Search code examples
python-3.xstanford-nlpopennlpnamed-entity-recognition

Stanford OpenNLP extract only those names that are mentioned in relation to (identified) organisation


With the Stanford NER tagger, I am able to extract all PERSONs and ORGANISATIONS as expected. Here is a short snippet:

    ss=tagger.get_entities(text)
    xorg=unique_list(ss.get('ORGANIZATION'))
    xper=unique_list(ss.get('PERSON'))
    out= (xorg,xperson)
    #out is written to database

My question is how do I extract only those PERSON names which have a relation to named ORGANISATION? Specifically, I want the output as a triplet: PERSON, RELATION, ORGANISATION.

For either "Enron Chairman Kenneth Lay" OR "Kenneth Lay, Chairman, Enron" I expect the output to read as (Kenneth Lay) (Chairman) (Enron).

Any help will be useful.


Solution

  • Plain NER is just about finding (named) entities and label them correctly.
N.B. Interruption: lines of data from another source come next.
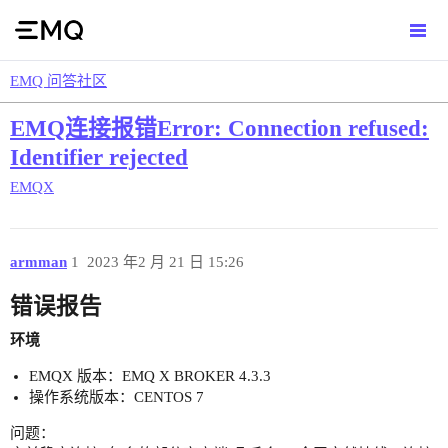
EMQ 问答社区
EMQ连接报错Error: Connection refused:
Identifier rejected
EMQX
armman
1
2023 年2 月 21 日 15:26
错误报告
环境
EMQX 版本：EMQ X BROKER 4.3.3
操作系统版本：CENTOS 7
问题：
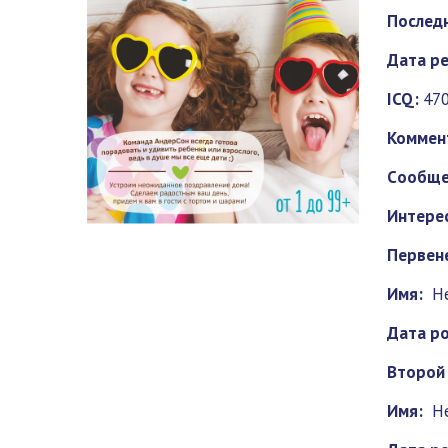
Последн
Дата ре
ICQ:
47
Коммен
Cообще
Интерес
Первен
Имя:
Н
Дата р
Второй
Имя:
Н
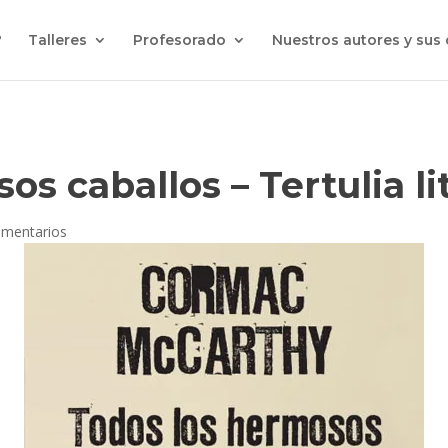
?
Talleres
Profesorado
Nuestros autores y sus
s caballos – Tertulia li
omentarios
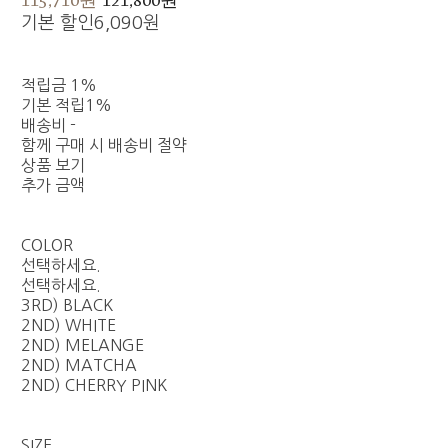
기본 할인
6,090원
적립금
1%
기본 적립
1%
배송비
-
함께 구매 시 배송비 절약
상품 보기
추가 금액
COLOR
선택하세요.
선택하세요.
3RD) BLACK
2ND) WHITE
2ND) MELANGE
2ND) MATCHA
2ND) CHERRY PINK
SIZE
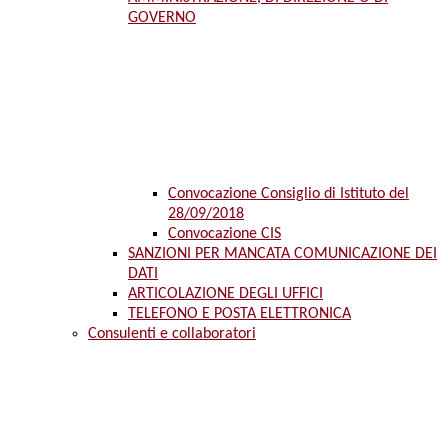
GOVERNO
Convocazione Consiglio di Istituto del
28/09/2018
Convocazione CIS
SANZIONI PER MANCATA COMUNICAZIONE DEI
DATI
ARTICOLAZIONE DEGLI UFFICI
TELEFONO E POSTA ELETTRONICA
Consulenti e collaboratori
Your task is called relation extraction. You should look at following links:

    Stanford Relation Extractor extracts relations between entities: Live_In, Located_In, OrgBased_In, Work_For, and None.

    Stanford OpenIE is able to extract arbitrary binary relations from text. Thus, doing NER isn't necessary beforehand.

    Maybe one of these tools helps you with your task.